Nepotisme sangat kentara terjadi pada birokrasi pemerintahan daerah sekaligus terkait dengan Pemilihan Kepala Daerah (Pilkada) adalah dengan adanya gelombang mutasi Pejabat Aparatur Sipil Negera (ASN) antar daerah. Ketika jagoannya kalah dalam Pilkada maka mereka segera mengajukan permohonan pindah ke daerah yang Kepala Daerahnya mempunyai “hubungan kekerabatan” dengannya. Dan lima tahun kemudian mereka akan kembali ke daerah tersebut jika yang menang adalah jagoan mereka. Petualang-petualang jabatan yang mengandalkan Nepotisme tersebut dapat dilihat pada pelantikan pejabat ASN setelah Pilkada. Pada daerah tersebut juga akan mudah terlihat siapa yang orang dekat dan tidak dengan Kepala Daerah.
Berkembangnya praktek Nepotisme membuat ASN terpaksa ikut berpolitik dukung-mendukung calon kepala daerah dengan motif imbalan jabatan. Walau secara kualitas ASN itu sesungguhnya memiliki pendidikan, kualifikasi dan keahlian memadai untuk berkompetisi secara fair dalam menduduki jabatan. Tetapi adanya praktek nepotisme itulah yang membuat mereka pada akhirnya “terpaksa” ikut berpolitik, atau paling tidak mencari orang dekat/tangan kanan Kepala Daerah untuk mengamankan jalan menuju menduduki jabatan tertentu.
Hal itu pulalah yang menyebabkan dalam Undang-Undang Nomor 1 Tahun 2015, sebagaimana diubah menjadi Undang-Undang Nomor 8 Tahun 2015, tentang Pemilihan Gubernur, Bupati dan Wali Kota, dicantumkan aturan bahwa petahana atau incumbent dilarang melakukan penggantian pejabat 6 bulan sebelum masa jabatannya berakhir !

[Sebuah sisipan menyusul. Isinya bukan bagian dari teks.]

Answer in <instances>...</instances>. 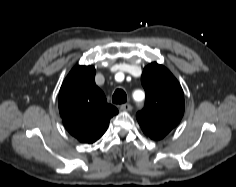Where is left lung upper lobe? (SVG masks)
Returning <instances> with one entry per match:
<instances>
[{
	"label": "left lung upper lobe",
	"instance_id": "left-lung-upper-lobe-1",
	"mask_svg": "<svg viewBox=\"0 0 236 187\" xmlns=\"http://www.w3.org/2000/svg\"><path fill=\"white\" fill-rule=\"evenodd\" d=\"M141 83L146 93L145 107L136 118L147 136L160 140L183 117V90L171 72L156 62L144 68Z\"/></svg>",
	"mask_w": 236,
	"mask_h": 187
}]
</instances>
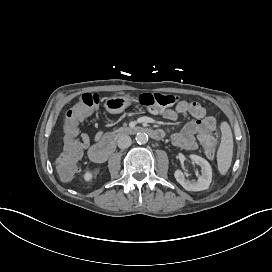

Lantas bagaimana caranya agar nepotisme tidak terus terjadi? Sesungguhnya momentum itu telah terjadi pada tahun 1998 dengan adanya tuntutan penghapusan KKN (Korupsi, Kolusi dan Nepotisme). Bahkan masalah pemberantasan dan pencegahan KKN telah ditetapkan oleh MPR sebagai salah satu agenda reformasi, tetapi belum menunjukkan hasil sebagaimana pemberantasan korupsi. Oleh karenanya perlu dilakukan “kampanye memerangi nepotisme”. Publik harus diberi tahu betapa destruktifnya praktik Nepotisme jika terus terjadi dan rakyat diminta untuk bersikap kritis terhadap praktek-praktek Nepotisme yang terjadi.
Sudah saatnya Masyarakat nyatakan perang melawan Nepotisme, nantinya diharapkan akan terjadi perubahan signifikan, bila perlu penghancuran comfort zone (zona nyaman) Nepotisme yang dinikmati sebagian orang! Tetapi akan membuat lebih banyak rasa keadilan yang dinikmati lebih banyak orang.